Faith is primarily a
relationship, but also a way of knowing, though our society tends to ignore
that way of looking at faith. If we’re not taught, it’s at least implied in
school - and especially university classes - that what can’t be tested and
proven scientifically doesn’t exist.
And for many, faith is believing
and lack of faith is not believing; that is, it’s a matter of the intellectual
acceptance of God. But to paraphrase Jesus, even the stones “believe,” and
that’s not nearly enough.
Many people have a problem with religion because there are
so many questions it is unable to answer: What evidence is there that God, or
any non-material entity, exists? How can one have confidence in the
authenticity and infallibility of the Bible when there are so many internal
contradictions and “miracles” that are impossible for modern people to accept?
How can God allow bad things to happen to good people?
Religion has answers to these questions, but not answers
that everyone is willing to accept. There is evidence, for instance, for God’s
existence – the need for a first cause, the witness of millions throughout
history, the authenticity of the Bible, the universal search for God through all
ages and nearly all cultures.
More, Not Less, Credible
The Bible’s internal contradictions make it more, not less,
credible because it means that the authors and afterwards, the organizers of
the Bible, were not trying to harmonize their efforts. As for the bad things
that happen, the alternative to that is a controlling God who doesn’t allow humans
to be evil, reject him/her or make mistakes. Besides, God’s idea of good and evil
is obviously different from ours.
Yes, there’s evidence, but it’s not indisputable, and it
must be supported by faith, a spiritual gift that, generally, people must seek.
But is there any human enterprise that supplies all the
answers? Science, for instance, can’t say what preceded the Big Bang, what
brought the universe into existence, where the boundaries of the universe are
or why there is something instead of nothing.

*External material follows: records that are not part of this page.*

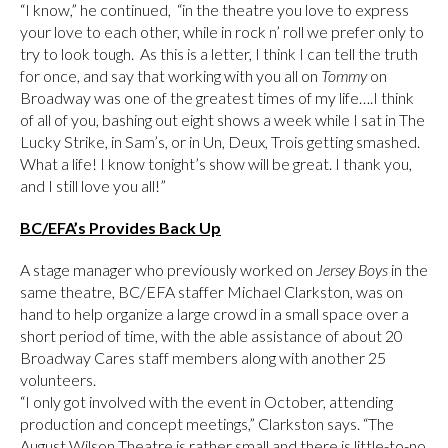
“I know,” he continued, “in the theatre you love to express
your love to each other, while in rock n’ roll we prefer only to
try to look tough. As this is a letter, I think I can tell the truth
for once, and say that working with you all on
Tommy
on
Broadway was one of the greatest times of my life….I think
of all of you, bashing out eight shows a week while I sat in The
Lucky Strike, in Sam’s, or in Un, Deux, Trois getting smashed.
What a life! I know tonight’s show will be great. I thank you,
and I still love you all!”
BC/EFA’s Provides Back Up
A stage manager who previously worked on
Jersey Boys
in the
same theatre, BC/EFA staffer Michael Clarkston, was on
hand to help organize a large crowd in a small space over a
short period of time, with the able assistance of about 20
Broadway Cares staff members along with another 25
volunteers.
“I only got involved with the event in October, attending
production and concept meetings,” Clarkston says. “The
August Wilson Theatre is rather small and there is little-to-no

Unlike science and other human pursuits, religion is not
primarily about finding answers but about helping us find God, make God
relevant to our lives and understand our real relationship to others. That
understanding makes it, in my view, the ultimate “unifying view of life.”
Very well thought blog; I love its unifying proposition via "LUCA," God, Source, the First Cause, or whatever term people may want to use because we humans, are not here by chance.